PROBLEM DESCRIPTION: Every entry below is to be copied exactly, apart from any picture it holds.

Records from a collection:
########
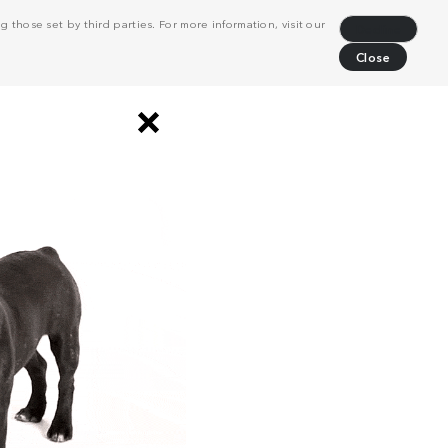
 those set by third parties. For more information, visit our
Decline
Close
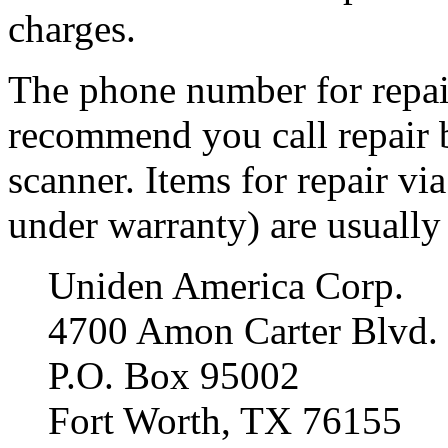
charges.
The phone number for repair
recommend you call repair 
scanner. Items for repair via
under warranty) are usually 
Uniden America Corp.
4700 Amon Carter Blvd.
P.O. Box 95002
Fort Worth, TX 76155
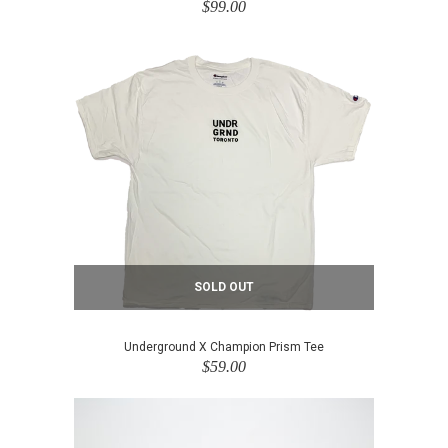
$99.00
SOLD OUT
Underground X Champion Prism Tee
$59.00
########
EXPECTED OUTPUT:
 those set by third parties. For more information, visit our
Decline
Close
charges.
The phone number for repair
recommend you call repair 
scanner. Items for repair via
under warranty) are usually 
Uniden America Corp.
4700 Amon Carter Blvd.
P.O. Box 95002
Fort Worth, TX 76155
$99.00
SOLD OUT
Underground X Champion Prism Tee
$59.00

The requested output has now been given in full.